CHARLESTON - With four sexual abuse cases in 4,000 employees, Kanawha County Board of Education attorney Jim Withrow hopes he has a coincidence on his hands - not an outbreak.

"They hit us all at one time it seemed like," Withrow said. "It's sort of overwhelming to get them all investigated."

The Kanawha County Board of Education has fired four teachers in the past year because of allegations made of sexual abuse by students and one longtime volunteer assistant athletic coach in the county stands accused of the same.

"We're hoping the timing was coincidental," Withrow said. "Since it hasn't happened since, it seems to have been."

Still, whenever there's a civil suit against a teacher who is charged with sexually abusing a student, that county's board of education will be listed as a defendant for allowing it to happen.

The statute says that if the school district had no reason to believe anything was wrong, then it is not libel. That's the basis for the defense of the school system when a teacher has done something indefensible.

That statute is enough protection for the school system, but has it been enough protection for the students?

"People with a disposition to commit these types of acts will gravitate toward areas where they will have access," Withrow said. "They will be teachers and different types of coaches to get into these situations.
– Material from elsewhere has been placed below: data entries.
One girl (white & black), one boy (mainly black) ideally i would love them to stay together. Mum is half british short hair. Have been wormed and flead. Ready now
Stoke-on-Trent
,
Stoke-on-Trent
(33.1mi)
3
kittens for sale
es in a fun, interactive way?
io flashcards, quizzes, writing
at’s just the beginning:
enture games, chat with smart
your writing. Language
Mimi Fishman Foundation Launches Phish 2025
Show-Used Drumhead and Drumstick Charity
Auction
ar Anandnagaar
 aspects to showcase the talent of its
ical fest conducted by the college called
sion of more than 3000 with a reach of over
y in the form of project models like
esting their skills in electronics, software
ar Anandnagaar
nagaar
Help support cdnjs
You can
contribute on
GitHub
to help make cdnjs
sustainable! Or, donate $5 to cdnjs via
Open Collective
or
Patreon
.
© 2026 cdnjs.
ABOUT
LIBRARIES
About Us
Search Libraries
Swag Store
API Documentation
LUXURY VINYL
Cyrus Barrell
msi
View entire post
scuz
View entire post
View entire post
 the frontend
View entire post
We have to be vigilant all the time."

In the case of former Sissonville teacher Rodney Newhouse, he faced sexual abuse charges in 1993 before some of them were thrown out of court and he was found not guilty of the others.

But in 2005, he was in trouble again, and an independent board found enough evidence to terminate his employment with Kanawha County schools.
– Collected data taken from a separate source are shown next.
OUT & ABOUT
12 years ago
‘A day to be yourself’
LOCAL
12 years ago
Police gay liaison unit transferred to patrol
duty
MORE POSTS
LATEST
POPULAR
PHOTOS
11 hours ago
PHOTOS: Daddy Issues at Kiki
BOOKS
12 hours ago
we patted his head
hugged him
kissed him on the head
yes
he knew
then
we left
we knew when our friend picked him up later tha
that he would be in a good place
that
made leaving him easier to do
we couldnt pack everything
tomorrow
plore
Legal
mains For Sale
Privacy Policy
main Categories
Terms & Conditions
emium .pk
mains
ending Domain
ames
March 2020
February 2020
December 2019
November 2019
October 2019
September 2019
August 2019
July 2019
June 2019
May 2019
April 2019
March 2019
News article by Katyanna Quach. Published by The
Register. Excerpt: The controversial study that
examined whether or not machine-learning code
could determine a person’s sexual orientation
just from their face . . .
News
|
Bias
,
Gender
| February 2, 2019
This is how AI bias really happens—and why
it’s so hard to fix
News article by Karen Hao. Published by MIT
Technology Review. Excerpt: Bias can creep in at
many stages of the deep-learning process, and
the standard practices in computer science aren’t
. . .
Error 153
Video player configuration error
Former Nitro teacher Robert Fulmer is accused of cornering Megan McKown and making advances toward her in an empty classroom. Former South Charleston teacher John Fisher is accused of inappropriately touching students and impregnating another. Former Capital teacher Tyrone Persinger was accused by several students, with charges ranging from touching of genitals to telling one student, "I bet you give good head."

In each case, the teacher was fired after an investigation. And in each case, the school system regrets ever hiring them - Newhouse's civil suit is asking for $18 million, though Withrow said that amount is inappropriate.

Things have calmed down since the four cases sprung up around the same time, Withrow said, and he doesn't feel the school system has done much differently since the allegations began springing up.

"I don't think we've changed our policies, particularly with regard to hiring," he said. "We do background checks and fingerprinting, and that's been in pace for quite some time.

"As far as being more vigilant with the supervising of the school, there may be more of that. But a school the size of Capital has 100 teachers and four administrators. They can't be everywhere at once."

For now, Withrow and the Board of Education will just have to hope that the number of accusations begins to decline toward zero.

"Even three, that's not a large percentage," Withrow said. "But one's too many."